As soon as we got back to Cape Town I went into Orms, traded all of my extras in, and simplified my camera kit. I made decisions based on what I used, not what I thought I might need. This was the best move I’ve made.
Here are my 4 tips for anyone looking to simplify their camera kit:
Rent the gear you don’t regularly need.
I am an outdoor and landscape photographer, and my 16–35mm lens stays on my camera 90% of the time. It’s light, versatile, and by switching to APS-C mode on my A7riii, I can essentially extend this lens to a 50mm range*. For everything else I need, that 70–200mm has it covered. On the off occasion I’m shooting portraiture I can rent an 85mm F1.4. And when I know I’ll be shooting wildlife, you can be sure I’ll rent something in the 500mm range. Purchase your essential items, and rent the rest as and when you need them.
Choose the least. Spend the most.
Whether you shoot Mirrorless, DSLR, Sony, Nikon, Canon or Fuji, embracing a less is more approach will have a hugely positive impact on your shooting experience. From street photography to portraiture, to landscape photography, figure out what is the minimum you need to get the job done and then invest in the absolute best gear you can afford. Always opt of less gear of better quality. Especially when it comes to supporting items like backpacks, and tripods. My F-Stop Sukha is not the cheapest backpack out there, but it is tough as nails and made to perform. I’ve never regretted the money spent. Buy quality, and neither will you.

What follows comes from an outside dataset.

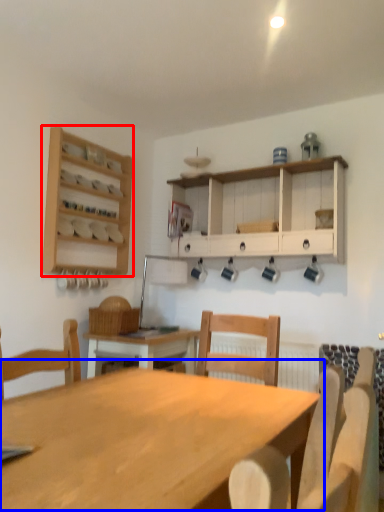 Question: Which point is closer to the camera, shelf (highlighted by a red box) or table (highlighted by a blue box)?

Choices:
 (A) shelf
 (B) table

Answer: (B) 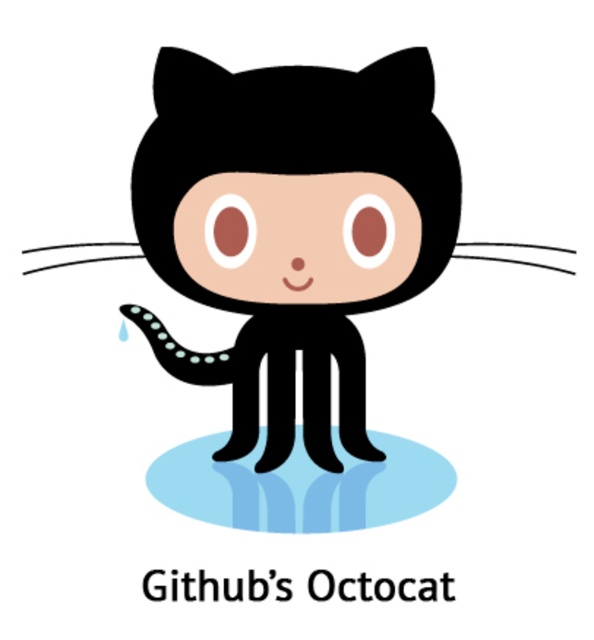 You are a visitor at an art gallery and see the Octocat artwork. The artwork has the black matte octopus at center and the blue glossy puddle at center. Which object is located to the right of the other?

There is Life Beyond Bokeh.
It took me a while to realise that not everyone needs a wide aperture lens. Look, I love a creamy bokeh as much as the next guy, but the F2.8 lenses in the focal lengths I need are big, heavy, and massively expensive. Make no mistake, these are stunning pieces of glass, but it all comes down to the subject matter you shoot most. As a landscape photographer, I’m generally in the F5.6 < space. So the extra weight and price of F2.8 glass aren’t justifiable for me. Take an honest look at the subject matter you shoot and purchase the gear that works for the majority, not the exception.
Remove the Temptations.
Imagine being on a diet and spending all day watching Chef’s Table. Even the strongest willpower will crumble. It’s the same with gear. To keep my addiction at bay, I’ve made a conscious effort to stop following gear pages, avoid articles on all the new releases, and steer clear of the YouTube vortex of ‘Camera A vs Camera B’. When my skills begin to outperform the gear I have, I’ll step back into the marketplace and take a gander at what’s on offer. Until then, I’m going to focus more time on shooting better images, and less time daydreaming about how gear will help me get there.
As an aside for the gear nerds out there, my camera kit — for video and stills work — now consists of:
Sony A7riii, Sony 16–35 F4, Sony 70–200 F4, Circular Polariser, Variable ND, x5 Hanel Batteries, X2 128GB Lexar SD Cards, X1 64GB Lexar SD Card, Basic Cleaning Kit, RedMi Power Bank, Sirui ET-2204 Carbon Fibre Tripod, DJI Ronin-S Gimbal, Rode Video Mic Pro, Sony UWD-P 11 Lapel Mic.
The EVOC CP 26l is my daily camera bag & the F-Stop Sukha + Small ICU is my outdoor camera and hiking backpack. The F-Stop system is flawless, and the only reason I don’t exclusively use the Sukha is its size. Day-to-day, I just don’t need a 75l pack.
Now, I’m not professing that I have the most minimal setup on earth…although I’m working on it. I’m also fortunate to have invested in some top quality gear. Gear that works perfectly for me. And this simplified setup limits my decision-making process, making packing and shooting effortless. It’s not easy to get rid of excess things, but it’s a liberating experience. Keep the essentials, ditch the rest. You won’t look back.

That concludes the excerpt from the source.